### Your assignment:
For this exercise, write out the whole listing below exactly, omitting its images.

+ + + + +

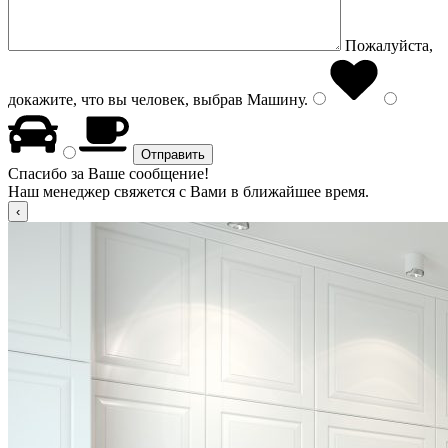
Пожалуйста,
докажите, что вы человек, выбрав
Машину
.
Спасибо за Ваше сообщение!
Наш менеджер свяжется с Вами в ближайшее время.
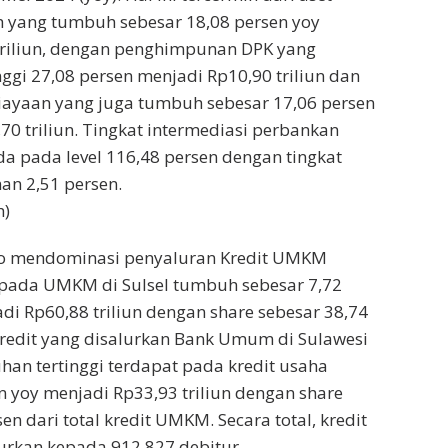
h yang tumbuh sebesar 18,08 persen yoy
triliun, dengan penghimpunan DPK yang
ggi 27,08 persen menjadi Rp10,90 triliun dan
ayaan yang juga tumbuh sebesar 17,06 persen
70 triliun. Tingkat intermediasi perbankan
da pada level 116,48 persen dengan tingkat
an 2,51 persen.
h)
ro mendominasi penyaluran Kredit UMKM
kepada UMKM di Sulsel tumbuh sebesar 7,72
adi Rp60,88 triliun dengan share sebesar 38,74
 kredit yang disalurkan Bank Umum di Sulawesi
han tertinggi terdapat pada kredit usaha
n yoy menjadi Rp33,93 triliun dengan share
en dari total kredit UMKM. Secara total, kredit
urkan kepada 912.827 debitur.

+ + + + +

### Written solution:
Пожалуйста,
докажите, что вы человек, выбрав
Машину
.
Спасибо за Ваше сообщение!
Наш менеджер свяжется с Вами в ближайшее время.
h yang tumbuh sebesar 18,08 persen yoy
triliun, dengan penghimpunan DPK yang
ggi 27,08 persen menjadi Rp10,90 triliun dan
ayaan yang juga tumbuh sebesar 17,06 persen
70 triliun. Tingkat intermediasi perbankan
da pada level 116,48 persen dengan tingkat
an 2,51 persen.
h)
ro mendominasi penyaluran Kredit UMKM
kepada UMKM di Sulsel tumbuh sebesar 7,72
adi Rp60,88 triliun dengan share sebesar 38,74
 kredit yang disalurkan Bank Umum di Sulawesi
han tertinggi terdapat pada kredit usaha
n yoy menjadi Rp33,93 triliun dengan share
en dari total kredit UMKM. Secara total, kredit
urkan kepada 912.827 debitur.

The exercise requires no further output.